Anne sütü içeriği bakımından mucizevi bir besindir. Bebeğin bağışıklık sistemi ve gelişimi için gerekli olan tüm besin öğeleri anne sütünde bulunmaktadır.
Bu bakımından bebeğin sağlıklı gelişimi için ilk 6 ay kesinlikle anne sütü önerilmektedir.
Gebelik boyunca süt kanalları çeşitli hormonların etkisiyle süt salgılamaya hazırlanır. Sütün üretiminde ve salgılanmasında iki temel hormon görev alır. Bunlar; Prolaktin ve Oksitosin'dir.
Özellikle Oksitosin hormonu anne ile bebek arasındaki duygusal bağı oluşturduğu için Aşk Hormonu olarak da anılır. Gebeliğin sonuna doğru Oksitosin ve Prolaktin dediğimiz hormonlar sütün üretimini ve kanallardan ilerlemesini sağlar.

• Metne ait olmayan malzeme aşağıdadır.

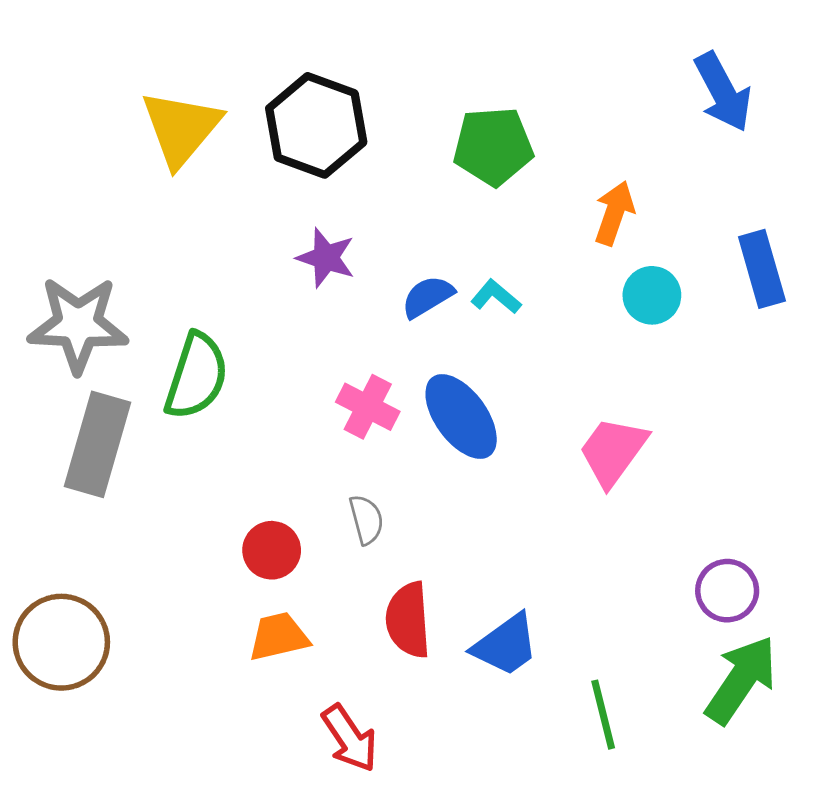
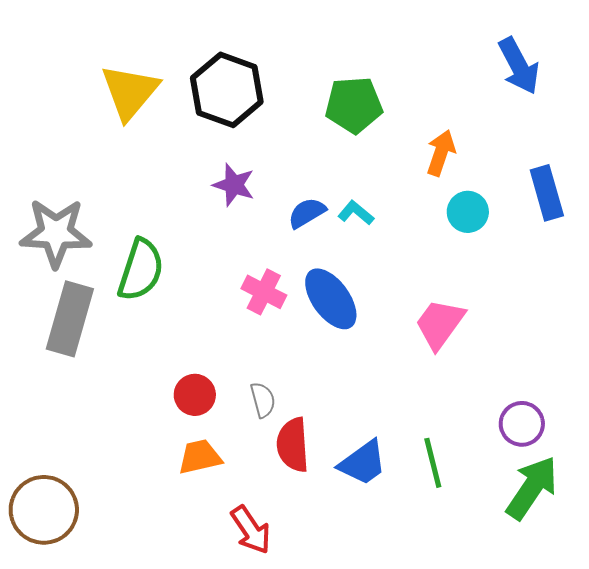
gray semicircle: (366, 520) -> (263, 400), moved
brown circle: (61, 642) -> (44, 510), moved
green line: (603, 715) -> (433, 463), moved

Bebeğin meme ucunu emmesiyle Prolaktin hormonu uyarılır ve süt üretimi başlar. Üretilen sütün süt kanallarından doğru ilerlemesi için Oksitosin hormonu salgılanır. Oksitosin, süt kanallarının etrafındaki kasları uyararak bu kasların kasılmasını sağlar, böylelikle süt kanallardan ilerler ve bebeğe ulaşır. Süt üretiminde büyük öneme sahip olan Oksitosin aynı zamanda uterus kasıcı etkisiyle, doğumdan sonra uterusun daha hızlı toparlanmasını sağlar.
Doğumdan hemen sonra, ilk 6 saatte, ağız sütü olarak da bilinen kolostrum salgılanır. Kolostrum normal süte göre daha sarı veya kahverengiye yakın renktedir. Ilk süt olan kolostrum; antikorlar, vitaminler, mineraller ve bağışıklıkta büyük öneme sahip olan immunoglobulinler [özellikle Ig(A)] bakımından çok zengindir. Bu yönüyle bebeğin bu sütten faydalanması bağırsak florası, bağışıklığı ve gelişimi için çok önemlidir.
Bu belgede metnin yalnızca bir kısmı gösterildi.